Please note: This transcript may be automatically generated and may contain errors. I appreciate your understanding.

Transcripts

Gwen:

Hey, course creators. It's time to amplify your genius. Welcome to course creation station, where we talk about creatively sharing your expertise and designing the most awesome learning experiences. I'm Gwen Tanner, career course creator.

Have you ever forgotten to change the battery in your flashlight? Always thinking that you'll get to it one day, but then there it is, a power outage, and all you have is that flashlight with the dead battery. And as you're sitting holding that useless flashlight in the dark, you're thinking, why didn't I just change the battery when I thought about it?Well, that's called regret, and I want to help you avoid course creator’s regret, so stay tuned.

We all regret things. It can be regret from not sharing more moments with a loved one or maybe procrastinating buying the week's groceries.
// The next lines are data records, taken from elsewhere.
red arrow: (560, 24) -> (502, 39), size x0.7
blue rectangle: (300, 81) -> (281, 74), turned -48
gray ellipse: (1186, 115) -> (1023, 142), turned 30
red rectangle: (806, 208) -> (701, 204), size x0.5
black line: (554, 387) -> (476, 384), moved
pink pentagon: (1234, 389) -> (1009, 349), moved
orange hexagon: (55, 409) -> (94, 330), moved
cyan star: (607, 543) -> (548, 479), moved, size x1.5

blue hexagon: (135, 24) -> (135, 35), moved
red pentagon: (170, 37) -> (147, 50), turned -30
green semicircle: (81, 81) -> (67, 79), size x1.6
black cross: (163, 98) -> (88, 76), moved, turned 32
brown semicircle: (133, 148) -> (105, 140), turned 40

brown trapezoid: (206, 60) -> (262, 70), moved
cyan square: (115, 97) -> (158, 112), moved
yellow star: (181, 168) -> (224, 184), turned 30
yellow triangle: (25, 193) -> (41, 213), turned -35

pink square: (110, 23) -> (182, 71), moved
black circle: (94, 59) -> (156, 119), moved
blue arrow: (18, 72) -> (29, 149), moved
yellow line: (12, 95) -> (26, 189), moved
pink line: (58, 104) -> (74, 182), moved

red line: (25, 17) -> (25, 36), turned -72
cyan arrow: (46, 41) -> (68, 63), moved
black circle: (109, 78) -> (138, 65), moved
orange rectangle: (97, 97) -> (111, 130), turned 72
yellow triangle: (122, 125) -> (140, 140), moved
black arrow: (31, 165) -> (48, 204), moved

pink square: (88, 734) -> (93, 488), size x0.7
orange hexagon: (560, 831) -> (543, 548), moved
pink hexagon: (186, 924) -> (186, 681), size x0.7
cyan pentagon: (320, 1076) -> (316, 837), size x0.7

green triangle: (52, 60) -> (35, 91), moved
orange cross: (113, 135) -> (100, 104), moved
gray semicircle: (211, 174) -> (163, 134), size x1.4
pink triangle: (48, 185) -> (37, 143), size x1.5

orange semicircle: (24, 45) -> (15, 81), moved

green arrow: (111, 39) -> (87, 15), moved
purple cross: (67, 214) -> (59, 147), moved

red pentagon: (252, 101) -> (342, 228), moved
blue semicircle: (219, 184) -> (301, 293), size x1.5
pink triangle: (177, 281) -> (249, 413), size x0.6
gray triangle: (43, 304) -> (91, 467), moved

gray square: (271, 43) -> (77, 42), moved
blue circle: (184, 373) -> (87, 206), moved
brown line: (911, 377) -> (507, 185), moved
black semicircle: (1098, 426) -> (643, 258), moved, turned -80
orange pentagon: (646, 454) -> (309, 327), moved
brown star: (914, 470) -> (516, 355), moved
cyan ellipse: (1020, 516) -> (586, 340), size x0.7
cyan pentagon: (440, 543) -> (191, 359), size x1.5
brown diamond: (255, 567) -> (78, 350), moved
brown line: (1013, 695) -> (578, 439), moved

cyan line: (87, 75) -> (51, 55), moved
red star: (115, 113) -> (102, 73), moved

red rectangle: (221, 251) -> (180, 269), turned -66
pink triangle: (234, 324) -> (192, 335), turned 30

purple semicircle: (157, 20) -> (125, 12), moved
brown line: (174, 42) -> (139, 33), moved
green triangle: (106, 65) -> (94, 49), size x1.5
And when we get there on the weekend, the store is crowded and the lines are long or even not going back out to roll up the car windows even though you knew that a storm was on its way to your town. After we made the decision to not do something, we often realized one of two things. It was a situation that could have been avoided if we had just taken the appropriate action or we didn't know what action we should have taken to avoid the situation. And then we think, ugh, I should have known that.

Sometimes we can go back and make things better. Other times, we just have to live with our mistake. In today's episode, I want to share with you seven regrets that I see as a course creator, so that you will know the appropriate action to take when you create your course and can avoid the regrets and you won't be left thinking, uh, I should have known that. Let's get started.

All right. Regret number one, lack of clear learning objectives. This means failing to define specific, measurable learning objectives for your course, which can result in a lack of focus and direction for both you as the course creator and also for your students.

You'll regret it, because without clear learning objectives, your students may struggle to understand what they're supposed to achieve from your course. This can lead them to being confused and disengaged, and they won't reach the transformation you promised them.

To avoid having this regret, be sure to, clearly define specific learning objectives for each of your modules or lessons, outlining exactly what your students will know or be able to do after they complete your course.

Regret number two, overwhelming content. This means including an excessive amount of information or just trying to cover way too many topics in your course. Doing this can overwhelm your students and make it challenging for them to absorb and retain what you're teaching.

You'll regret it because overloading students with too much information or complex content can lead to brain overload, making it difficult for them to remember the content you're teaching, or they will just get stuck and never be able to progress.

To avoid having this regret, you'll want to break down your course content into manageable chunks, and it's called chunking, and make sure that you prioritize the most important information and you also want to use interactivity to help break up monotonous lessons like long videos or long readings that you may include in your course, and this will help to give their brains a break.

Regret number three poor course structure. This means neglecting to organize your content in a logical way, making it difficult for your students to follow the progression of your course and understand the material effectively. I see this so often, and it's usually because of the overwhelming content which we just discussed, and the course creator just doesn't know how to organize it to be the most effective because there's just so much of it.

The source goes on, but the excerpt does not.